Samsung Galaxy S4 running stock Android (Unlocked)
The biggest shocker at today’s event was the announcement of a Samsung Galaxy S4 being offered with a vanilla Android ROM. The unlocked phone will have 16GB of storage space, and will support AT&T and T-Mobile LTE. However, it won’t come cheap. It’s going on sale on June 26th via the Play Store for $649, just one dollar short of 50 over the regular S4′s unlocked price.
It’s not budget friendly, but there’s a lot of power under the hood without the TouchWiz interface. The phone will be equipped with the latest version of Jellybean and will receive updates just as frequently as other lucky Nexus owners do.
Even though we can argue from here till the hills about why Google made this move, it’s a huge step in the right direction for cutting down on fragmentation currently taking place in the Android hemisphere. Obviously it means having to give up some of TouchWiz’s cool features, but fragmentation has always been one of Android’s stumbling blocks.
Hangouts gets its own Android and iOS app
Google has broken the shackles on Hangouts by giving it its own app, not only for Android, but for iOS as well. Replacing Google Talk, Hangouts allows users to text and voice chat (up to 10 callers per conversation). There are other features such as integrated Emoji emoticons, photo sharing, the ability to use multiple devices and still communicate seamlessly. It doesn’t matter if you start the call on your phone, you can easily continue it via your PC (and vice versa).
One of the biggest setbacks though is the fact that you can’t tell who is online or offline. It’s part of a feature than allows you to message people even when they’re offline, resulting in them getting messages when next they sign on. However, that meant getting rid of your online status, which really doesn’t make sense because how would you know who you can start a convo a call with instantly?
Auto Awesome Photo Enhancements
Google has added an image enhancing algorithm to Google+ called ‘Auto Awesome‘ which automatically creates a better version of your uploaded pictures. There are five features that can help to make that awesome photo you hoped to capture.

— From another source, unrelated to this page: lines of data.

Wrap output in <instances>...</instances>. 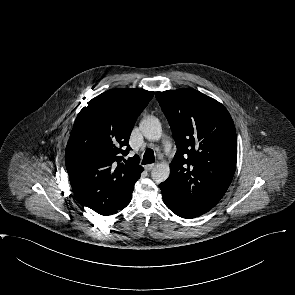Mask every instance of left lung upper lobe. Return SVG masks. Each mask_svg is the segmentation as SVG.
<instances>
[{
  "instance_id": "left-lung-upper-lobe-1",
  "label": "left lung upper lobe",
  "mask_w": 295,
  "mask_h": 295,
  "mask_svg": "<svg viewBox=\"0 0 295 295\" xmlns=\"http://www.w3.org/2000/svg\"><path fill=\"white\" fill-rule=\"evenodd\" d=\"M177 146L163 182L189 210L202 215L227 191L236 168L237 138L227 109L192 88L156 93Z\"/></svg>"
}]
</instances>
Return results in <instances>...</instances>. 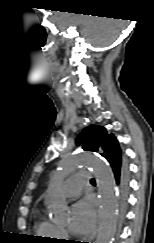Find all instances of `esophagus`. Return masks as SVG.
Masks as SVG:
<instances>
[{
    "label": "esophagus",
    "instance_id": "1",
    "mask_svg": "<svg viewBox=\"0 0 154 243\" xmlns=\"http://www.w3.org/2000/svg\"><path fill=\"white\" fill-rule=\"evenodd\" d=\"M99 226H100V220H99V225H98V228H97L96 232L90 237L88 243H91V241H93V239L95 238V236H96V234L98 232Z\"/></svg>",
    "mask_w": 154,
    "mask_h": 243
}]
</instances>
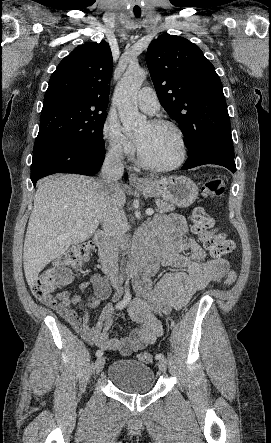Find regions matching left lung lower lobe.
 <instances>
[{
  "instance_id": "obj_1",
  "label": "left lung lower lobe",
  "mask_w": 271,
  "mask_h": 443,
  "mask_svg": "<svg viewBox=\"0 0 271 443\" xmlns=\"http://www.w3.org/2000/svg\"><path fill=\"white\" fill-rule=\"evenodd\" d=\"M188 155L189 158L181 168L182 170L204 164H216L228 168L232 173L236 171L233 142L210 140Z\"/></svg>"
}]
</instances>
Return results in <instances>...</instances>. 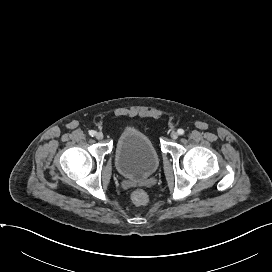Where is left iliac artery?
I'll return each mask as SVG.
<instances>
[{
  "mask_svg": "<svg viewBox=\"0 0 272 272\" xmlns=\"http://www.w3.org/2000/svg\"><path fill=\"white\" fill-rule=\"evenodd\" d=\"M177 132H178L179 135H183L184 134V130L183 129H178Z\"/></svg>",
  "mask_w": 272,
  "mask_h": 272,
  "instance_id": "1",
  "label": "left iliac artery"
}]
</instances>
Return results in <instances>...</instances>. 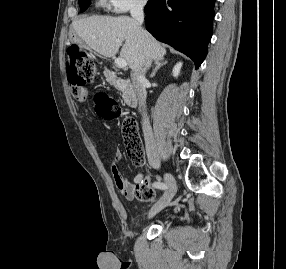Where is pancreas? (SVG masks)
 Returning <instances> with one entry per match:
<instances>
[{"label":"pancreas","mask_w":286,"mask_h":269,"mask_svg":"<svg viewBox=\"0 0 286 269\" xmlns=\"http://www.w3.org/2000/svg\"><path fill=\"white\" fill-rule=\"evenodd\" d=\"M104 75L106 77L107 82L110 85H113L117 88L121 86L120 80H116V73L115 72L105 70Z\"/></svg>","instance_id":"cf45deb5"}]
</instances>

HDR – HDR, or High Dynamic Range, is the process of taking multiple exposures of the same image. By merging these images together, your photos will achieve a greater range of shadows and light. Uploading three similar images at different exposures–low, medium, and high exposure–will create an HDR image for you through Auto Awesome.
Motion – If you’ve taken a series of photos in succession (at least 5), Auto Awesome will stitch these photos together into a repeating short animation.
Smile – If you’ve taken a few group photos, Auto Awesome will choose the best shots of each person in your image and merge them into one great looking photo.
Pano – If you’ve taken a series of photos with overlapping landscape views, Auto Awesome will stitch these photos together into a panoramic image.
Mix – If you’ve taken a series of portraits sharing similar background elements, Auto Awesome will compile these photos together into a photobooth style grid. Mix is meant to showcase portrait photos taken with similar backgrounds in time, so it works best when there are close-ups of faces.
“Ok, Google” comes to the desktop via Chrome
For those of you who use Google Now on Android and iOS, you can now experience the same level of awesome voice search on your PC via the Chrome web browser. Google’s Conversational Voice Search allows users to ask questions in plain English rather than specifically structuring them when searching via tools like Siri or old Google Voice Search.
Unlike the mobile versions, users browsing Chrome simply have to say “Ok, Google” via their microphone to activate the voice search command. They don’t have to press any keys or buttons. Using Google’s Knowledge Graph, results are more personalized than the present Google Now cards we’re accustomed to on the mobile platforms.